| Exercise instructions |
Consider the entries below. Count the lines holding the string "will" and state the number only.

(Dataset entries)

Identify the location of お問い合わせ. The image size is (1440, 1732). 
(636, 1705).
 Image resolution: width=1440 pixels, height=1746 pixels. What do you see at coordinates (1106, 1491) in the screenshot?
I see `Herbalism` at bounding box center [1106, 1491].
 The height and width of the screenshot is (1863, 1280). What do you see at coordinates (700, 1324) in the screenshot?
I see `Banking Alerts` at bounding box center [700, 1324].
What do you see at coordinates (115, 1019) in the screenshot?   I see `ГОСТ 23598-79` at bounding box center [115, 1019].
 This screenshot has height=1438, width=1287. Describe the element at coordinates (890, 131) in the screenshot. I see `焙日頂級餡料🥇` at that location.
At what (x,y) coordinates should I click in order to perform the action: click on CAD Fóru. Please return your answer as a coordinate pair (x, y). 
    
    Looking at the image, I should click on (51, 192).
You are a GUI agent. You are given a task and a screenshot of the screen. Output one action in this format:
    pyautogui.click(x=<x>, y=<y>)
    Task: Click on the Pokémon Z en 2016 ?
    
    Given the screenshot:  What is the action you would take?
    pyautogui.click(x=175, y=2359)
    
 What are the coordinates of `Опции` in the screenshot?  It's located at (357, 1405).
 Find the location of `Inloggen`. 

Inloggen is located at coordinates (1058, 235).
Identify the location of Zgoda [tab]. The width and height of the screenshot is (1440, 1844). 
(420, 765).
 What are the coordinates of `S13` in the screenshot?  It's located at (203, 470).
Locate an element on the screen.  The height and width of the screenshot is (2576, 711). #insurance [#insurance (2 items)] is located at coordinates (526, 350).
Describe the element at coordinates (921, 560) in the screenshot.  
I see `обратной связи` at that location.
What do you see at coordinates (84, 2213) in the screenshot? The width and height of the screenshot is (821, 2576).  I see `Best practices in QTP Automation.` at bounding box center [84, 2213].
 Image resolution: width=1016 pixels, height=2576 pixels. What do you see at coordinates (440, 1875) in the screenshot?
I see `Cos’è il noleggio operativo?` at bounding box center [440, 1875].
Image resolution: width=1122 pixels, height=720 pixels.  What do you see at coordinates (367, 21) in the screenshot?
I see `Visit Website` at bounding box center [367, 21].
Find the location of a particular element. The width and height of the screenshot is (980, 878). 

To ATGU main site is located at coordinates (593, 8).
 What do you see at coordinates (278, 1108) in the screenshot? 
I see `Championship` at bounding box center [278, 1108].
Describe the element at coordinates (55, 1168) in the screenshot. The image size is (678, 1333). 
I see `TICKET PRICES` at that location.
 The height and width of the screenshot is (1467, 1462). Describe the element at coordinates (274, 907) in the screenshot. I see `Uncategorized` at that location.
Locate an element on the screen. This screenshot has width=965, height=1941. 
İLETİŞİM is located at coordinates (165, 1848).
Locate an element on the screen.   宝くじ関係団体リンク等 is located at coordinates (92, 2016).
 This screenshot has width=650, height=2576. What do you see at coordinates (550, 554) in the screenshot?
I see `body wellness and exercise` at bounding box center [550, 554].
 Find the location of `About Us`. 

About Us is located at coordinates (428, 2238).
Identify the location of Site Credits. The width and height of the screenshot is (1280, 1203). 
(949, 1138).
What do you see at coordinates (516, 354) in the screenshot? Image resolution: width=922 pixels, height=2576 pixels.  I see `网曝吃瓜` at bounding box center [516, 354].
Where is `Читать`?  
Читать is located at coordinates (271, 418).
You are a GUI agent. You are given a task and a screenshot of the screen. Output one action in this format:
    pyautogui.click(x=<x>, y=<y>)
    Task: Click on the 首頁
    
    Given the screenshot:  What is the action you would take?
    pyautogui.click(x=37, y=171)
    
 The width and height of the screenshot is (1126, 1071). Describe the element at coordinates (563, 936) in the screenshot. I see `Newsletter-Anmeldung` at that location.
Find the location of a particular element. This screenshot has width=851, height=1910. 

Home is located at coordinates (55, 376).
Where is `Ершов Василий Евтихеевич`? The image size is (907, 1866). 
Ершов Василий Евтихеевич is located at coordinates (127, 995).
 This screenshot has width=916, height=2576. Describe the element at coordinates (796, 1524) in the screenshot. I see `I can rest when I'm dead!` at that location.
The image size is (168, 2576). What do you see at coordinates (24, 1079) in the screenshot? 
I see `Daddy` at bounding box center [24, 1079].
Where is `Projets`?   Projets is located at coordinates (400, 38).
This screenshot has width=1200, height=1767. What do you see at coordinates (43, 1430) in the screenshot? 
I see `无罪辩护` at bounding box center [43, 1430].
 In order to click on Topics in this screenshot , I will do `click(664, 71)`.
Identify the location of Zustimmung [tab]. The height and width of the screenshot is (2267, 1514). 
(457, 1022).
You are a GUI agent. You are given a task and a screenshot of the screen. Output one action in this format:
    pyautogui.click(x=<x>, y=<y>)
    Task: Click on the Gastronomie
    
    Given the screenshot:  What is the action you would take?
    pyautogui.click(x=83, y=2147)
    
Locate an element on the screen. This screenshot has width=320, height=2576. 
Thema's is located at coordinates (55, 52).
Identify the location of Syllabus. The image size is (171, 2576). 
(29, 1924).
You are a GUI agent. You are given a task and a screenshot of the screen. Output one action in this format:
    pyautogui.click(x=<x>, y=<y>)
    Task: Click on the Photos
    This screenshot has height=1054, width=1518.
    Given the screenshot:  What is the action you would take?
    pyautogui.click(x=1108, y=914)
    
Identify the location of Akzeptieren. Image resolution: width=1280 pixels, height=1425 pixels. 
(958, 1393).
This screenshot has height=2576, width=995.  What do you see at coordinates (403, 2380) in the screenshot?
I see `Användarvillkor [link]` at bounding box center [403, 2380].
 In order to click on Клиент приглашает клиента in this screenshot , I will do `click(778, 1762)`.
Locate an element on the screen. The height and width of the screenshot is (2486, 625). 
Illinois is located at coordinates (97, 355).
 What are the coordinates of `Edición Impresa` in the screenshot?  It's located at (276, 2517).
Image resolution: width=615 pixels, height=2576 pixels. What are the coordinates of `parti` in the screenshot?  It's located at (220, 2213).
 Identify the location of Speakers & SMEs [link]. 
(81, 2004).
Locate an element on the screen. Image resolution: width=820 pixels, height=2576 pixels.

| Answer to this problem |
2